4) among these other affects appears to be an increased ability to have sex, and puppies, more than once a year
5) many physical attributes become slightly more dog-like as the generations of selection go by, including slightly floppy ears and splotchy coloring
More recent advances have resulted from the ability to do relatively cheap DNA sequencing, and the comparison of domesticated fox DNA to their wild-type cousins sheds light on the process of domestication. At least some of the genetic changes to appear to parallel those in the wolf -> dog evolution, although there is still a lot of details to be worked out there. This is still very much a current science experiment, producing new results.

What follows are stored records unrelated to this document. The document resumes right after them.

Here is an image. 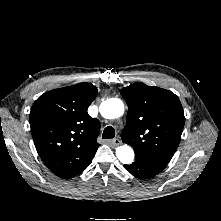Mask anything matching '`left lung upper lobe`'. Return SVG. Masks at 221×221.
I'll return each instance as SVG.
<instances>
[{
	"label": "left lung upper lobe",
	"instance_id": "5c2ea615",
	"mask_svg": "<svg viewBox=\"0 0 221 221\" xmlns=\"http://www.w3.org/2000/svg\"><path fill=\"white\" fill-rule=\"evenodd\" d=\"M121 95L128 105L123 142L136 153L170 161L185 123L179 98L171 91L144 83L122 88Z\"/></svg>",
	"mask_w": 221,
	"mask_h": 221
}]
</instances>
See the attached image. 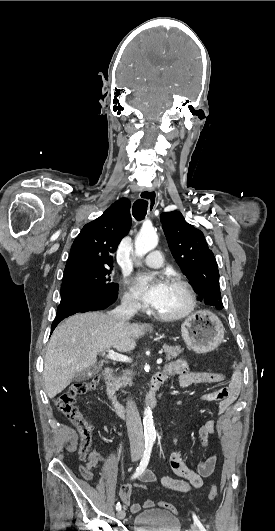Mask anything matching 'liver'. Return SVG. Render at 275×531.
Instances as JSON below:
<instances>
[{
    "label": "liver",
    "instance_id": "6515ba94",
    "mask_svg": "<svg viewBox=\"0 0 275 531\" xmlns=\"http://www.w3.org/2000/svg\"><path fill=\"white\" fill-rule=\"evenodd\" d=\"M111 313V311H109ZM109 313L73 315L56 327L47 347L44 383L49 399L62 393L76 373L91 369L110 347L127 353L136 347L146 325L117 321Z\"/></svg>",
    "mask_w": 275,
    "mask_h": 531
}]
</instances>
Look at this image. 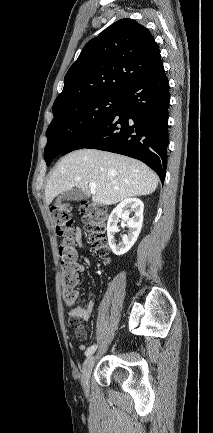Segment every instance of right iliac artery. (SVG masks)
<instances>
[{
    "label": "right iliac artery",
    "instance_id": "82829eb1",
    "mask_svg": "<svg viewBox=\"0 0 213 433\" xmlns=\"http://www.w3.org/2000/svg\"><path fill=\"white\" fill-rule=\"evenodd\" d=\"M97 345H92L89 348H87V350L85 351V355L86 356H90L91 354L94 353V351L96 350Z\"/></svg>",
    "mask_w": 213,
    "mask_h": 433
}]
</instances>
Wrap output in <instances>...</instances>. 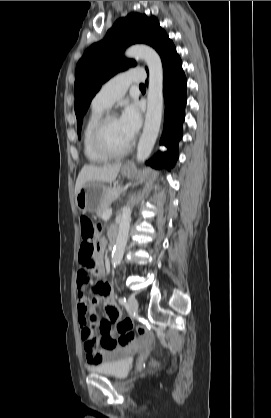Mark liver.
Listing matches in <instances>:
<instances>
[{
    "instance_id": "1",
    "label": "liver",
    "mask_w": 271,
    "mask_h": 418,
    "mask_svg": "<svg viewBox=\"0 0 271 418\" xmlns=\"http://www.w3.org/2000/svg\"><path fill=\"white\" fill-rule=\"evenodd\" d=\"M121 168V163L104 166L84 165L81 169L75 185V194L90 181H100L104 183H112Z\"/></svg>"
}]
</instances>
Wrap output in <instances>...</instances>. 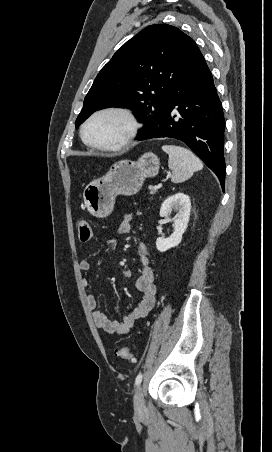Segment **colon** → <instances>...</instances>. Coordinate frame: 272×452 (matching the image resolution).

The book does not read like a science journal, though, as the very human aspects of working with the animals is an important part of the science. As the foxes become friendlier, they also become increasingly hard to resist. Given the speed with which they became domesticated, which was probably faster than the analogous process from wolf to dog, one has to wonder whether or not it was changes in human friendliness that was the limiting factor. Whatever generation of caveman (or cavewoman) who first decided to start feeding food scraps to the friendliest (or least unfriendly) of the wolves, could conceivably have seen the results of this within their own lifetimes.
Belraev also, although he is dead now, lived to see his ideas vindicated, and his experiment become of great interest not only within Russia but throughout the world. The Siberian silver fox experiment was not the only one to change our understanding of how rapid evolution could happen, but it was unquestionably one of the most important ones. Fifty years ago (or less) in the United States and elsewhere it was common to read in science textbooks that evolution could happen only slowly, over many thousands of years, for any change other than purely cosmetic, or in any animal more complex than an insect. We now know that it can happen orders of magnitude more quickly than that, fast enough that, if it were to happen (or have happened) in humans, it could produce dramatic changes in behavior in a couple centuries.
This books is a very good survey of the science, and the scientists, who carried out this experiment, and the very real obstacles they had to overcome over the course of more than half a century to keep it going. Plus, I have to say, the color glossy photographs of foxes and fox puppies, are awfully cute. I guess I'm just genetically predisposed to think that.